- _Problem details_: Find every line of the listing below where "счета" appears, and copy it.

- _Supplied information_:
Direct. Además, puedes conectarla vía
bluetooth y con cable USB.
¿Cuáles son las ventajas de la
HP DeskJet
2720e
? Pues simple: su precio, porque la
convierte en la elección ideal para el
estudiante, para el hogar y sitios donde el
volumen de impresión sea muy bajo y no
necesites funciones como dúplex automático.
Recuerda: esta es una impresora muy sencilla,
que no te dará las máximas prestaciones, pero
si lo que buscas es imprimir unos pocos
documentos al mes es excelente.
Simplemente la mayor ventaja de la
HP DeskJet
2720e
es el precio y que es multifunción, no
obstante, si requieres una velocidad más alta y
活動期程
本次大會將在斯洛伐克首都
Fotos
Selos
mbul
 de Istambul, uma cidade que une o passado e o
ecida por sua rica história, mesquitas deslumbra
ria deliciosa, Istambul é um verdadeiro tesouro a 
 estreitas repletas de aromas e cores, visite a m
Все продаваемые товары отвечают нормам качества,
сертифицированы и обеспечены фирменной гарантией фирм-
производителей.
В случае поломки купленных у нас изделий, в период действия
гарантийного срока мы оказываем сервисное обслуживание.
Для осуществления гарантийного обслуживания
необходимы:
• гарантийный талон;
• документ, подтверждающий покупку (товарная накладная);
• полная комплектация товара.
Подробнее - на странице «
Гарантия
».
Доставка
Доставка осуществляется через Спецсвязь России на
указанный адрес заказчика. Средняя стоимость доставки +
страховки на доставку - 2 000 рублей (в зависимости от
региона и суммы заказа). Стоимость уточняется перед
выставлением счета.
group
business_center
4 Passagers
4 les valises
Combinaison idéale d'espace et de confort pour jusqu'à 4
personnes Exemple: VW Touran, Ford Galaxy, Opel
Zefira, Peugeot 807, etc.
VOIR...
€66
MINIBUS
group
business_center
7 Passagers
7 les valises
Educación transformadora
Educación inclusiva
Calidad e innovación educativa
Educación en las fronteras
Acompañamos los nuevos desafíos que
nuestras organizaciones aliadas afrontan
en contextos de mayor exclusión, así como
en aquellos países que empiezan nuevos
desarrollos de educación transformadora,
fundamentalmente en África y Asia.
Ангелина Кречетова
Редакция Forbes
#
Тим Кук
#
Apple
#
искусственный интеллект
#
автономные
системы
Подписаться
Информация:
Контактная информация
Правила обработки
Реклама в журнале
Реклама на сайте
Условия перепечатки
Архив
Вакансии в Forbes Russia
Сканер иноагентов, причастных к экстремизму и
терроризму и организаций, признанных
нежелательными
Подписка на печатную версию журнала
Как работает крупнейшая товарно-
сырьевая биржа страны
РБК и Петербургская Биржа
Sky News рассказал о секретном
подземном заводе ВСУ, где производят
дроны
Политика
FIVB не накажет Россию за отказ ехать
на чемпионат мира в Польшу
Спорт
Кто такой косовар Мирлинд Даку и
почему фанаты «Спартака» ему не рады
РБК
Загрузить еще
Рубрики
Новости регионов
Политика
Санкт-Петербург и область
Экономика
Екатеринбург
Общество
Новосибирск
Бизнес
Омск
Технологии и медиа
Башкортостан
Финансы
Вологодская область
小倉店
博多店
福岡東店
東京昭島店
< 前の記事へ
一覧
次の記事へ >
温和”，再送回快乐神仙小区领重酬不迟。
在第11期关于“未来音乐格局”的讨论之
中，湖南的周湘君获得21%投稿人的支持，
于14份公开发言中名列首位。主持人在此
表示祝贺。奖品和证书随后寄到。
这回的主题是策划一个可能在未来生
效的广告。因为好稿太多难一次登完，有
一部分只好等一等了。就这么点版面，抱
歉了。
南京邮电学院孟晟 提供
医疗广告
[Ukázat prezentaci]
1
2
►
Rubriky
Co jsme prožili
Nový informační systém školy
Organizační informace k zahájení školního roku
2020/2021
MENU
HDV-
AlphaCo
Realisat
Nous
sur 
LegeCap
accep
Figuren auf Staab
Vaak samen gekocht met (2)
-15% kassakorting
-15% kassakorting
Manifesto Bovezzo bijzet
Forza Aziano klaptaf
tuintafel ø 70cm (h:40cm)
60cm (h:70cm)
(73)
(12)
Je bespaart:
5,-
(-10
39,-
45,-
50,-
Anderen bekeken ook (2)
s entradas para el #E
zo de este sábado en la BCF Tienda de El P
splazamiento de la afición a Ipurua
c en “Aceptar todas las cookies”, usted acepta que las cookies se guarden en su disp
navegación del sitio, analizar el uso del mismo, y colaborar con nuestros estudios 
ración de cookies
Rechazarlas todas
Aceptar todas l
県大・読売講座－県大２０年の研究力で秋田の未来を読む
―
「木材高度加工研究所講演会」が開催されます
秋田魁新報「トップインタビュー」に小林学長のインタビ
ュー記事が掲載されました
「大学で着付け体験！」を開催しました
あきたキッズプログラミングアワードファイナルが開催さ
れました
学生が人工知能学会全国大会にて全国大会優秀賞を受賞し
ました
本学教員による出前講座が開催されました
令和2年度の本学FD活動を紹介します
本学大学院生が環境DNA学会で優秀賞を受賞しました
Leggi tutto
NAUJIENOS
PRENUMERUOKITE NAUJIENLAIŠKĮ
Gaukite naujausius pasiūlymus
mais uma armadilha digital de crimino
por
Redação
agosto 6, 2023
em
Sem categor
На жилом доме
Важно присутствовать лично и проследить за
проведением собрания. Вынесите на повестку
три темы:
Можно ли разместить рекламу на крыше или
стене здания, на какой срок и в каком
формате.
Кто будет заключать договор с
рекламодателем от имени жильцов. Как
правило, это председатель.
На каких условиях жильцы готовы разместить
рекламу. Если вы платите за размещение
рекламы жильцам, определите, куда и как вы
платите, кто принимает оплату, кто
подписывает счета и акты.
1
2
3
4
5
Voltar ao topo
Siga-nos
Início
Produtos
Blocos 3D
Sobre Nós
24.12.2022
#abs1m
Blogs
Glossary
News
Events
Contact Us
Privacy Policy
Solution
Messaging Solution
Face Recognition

- _Answer box_:
выставлением счета.
подписывает счета и акты.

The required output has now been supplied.